== Segment start ==
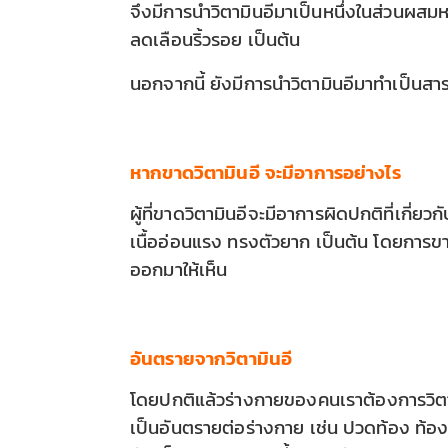
จึงมีการนำวิตามินอีมาเป็นหนึ่งในส่วนผสมห
ลดเลือนริ้วรอย เป็นต้น
นอกจากนี้ ยังมีการนำวิตามินอีมาทำเป็นสา
หากขาดวิตามินอี จะมีอาการอย่างไร
ผู้ที่ขาดวิตามินอีจะมีอาการผิดปกติที่เกี่
เนื้ออ่อนแรง ทรงตัวยาก เป็นต้น โดยการขา
ออกมาให้เห็น
อันตรายจากวิตามินอี
โดยปกติแล้วร่างกายของคนเราต้องการวิตามิ
เป็นอันตรายต่อร่างกาย เช่น ปวดท้อง ท้อง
== Segment end ==
Activity >> Once the line containing "โดยปกติแล้วร่างกายของคนเราต้องการวิตามิ" is found in the listing above, set down that line and every line after it, exactly.

Response to this task >>
โดยปกติแล้วร่างกายของคนเราต้องการวิตามิ
เป็นอันตรายต่อร่างกาย เช่น ปวดท้อง ท้อง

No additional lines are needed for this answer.